Blogging Through Five Overtimes (Part Five: Germany)

Blogging Through Five Overtimes (Part Five: Germany)
Dec 05, 2007, 12:35 pm
After nearly a week in Italy, it was time to pack up shop and head West, first for a quick stop in Germany to visit Alba Berlin and watch a ULEB Cup game between them and KK Bosna (from Sarajevo, Bosnia). Berlin is a wonderful city and it’s always nice to come back here, especially for basketball purposes. They definitely know how to treat their visitors well, and former German basketball great and current Alba team manager Henning Harnisch did a great job making me feel welcome. And how many times can you say you’ve seen a professional basketball game go to five overtimes? I was fortunate enough to be sitting court-side for what will go down as one of the craziest games in European basketball history.

Before the madness started, I got to see the way the team works at their office in Berlin as well as watch them practice. They are coached by a young 39-year old Serbian by the name of Luka Pavicevic, in his first year here after an outstanding season last year with Panionios in Greece.

Alba is considered one of the top basketball clubs in Europe as far as organization is concerned.

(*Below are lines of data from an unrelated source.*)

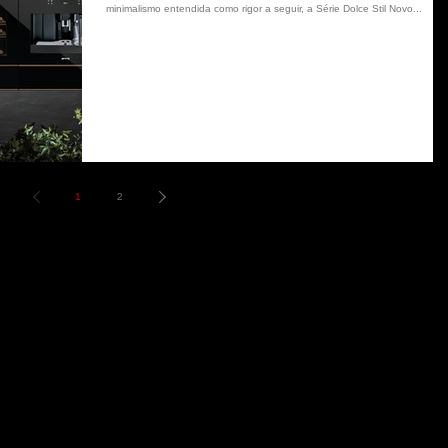
minimalismo entendida como rigor a seguir, a Série Dolce Stil Novo...
1
2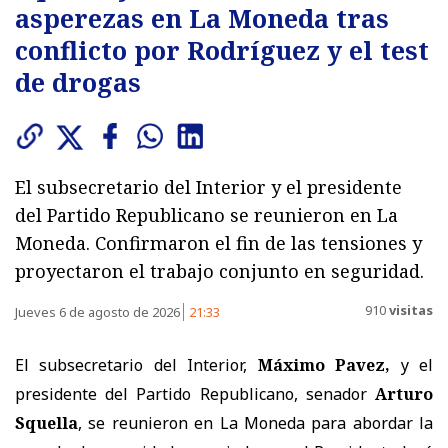
asperezas en La Moneda tras
conflicto por Rodríguez y el test
de drogas
El subsecretario del Interior y el presidente
del Partido Republicano se reunieron en La
Moneda. Confirmaron el fin de las tensiones y
proyectaron el trabajo conjunto en seguridad.
910
visitas
Jueves 6 de agosto de 2026
21:33
El subsecretario del Interior,
Máximo Pavez,
y el
presidente del Partido Republicano, senador
Arturo
Squella
, se reunieron en La Moneda para abordar la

They play in a terrific arena called the Max-Schmeling-Halle, sitting 8,000 people but housing around 6,000 for this match with Bosna. They have an opportunity to move to a brand new arena next season if they please—the 02 World Arena, which seats up to 16,000 fans and will be an NBA-caliber state of the art facility. Berlin will indeed be one of the NBA’s top choices if they do decide to expand one day over the ocean, and Alba will certainly be one of the most ready when (or more like if) that day does come.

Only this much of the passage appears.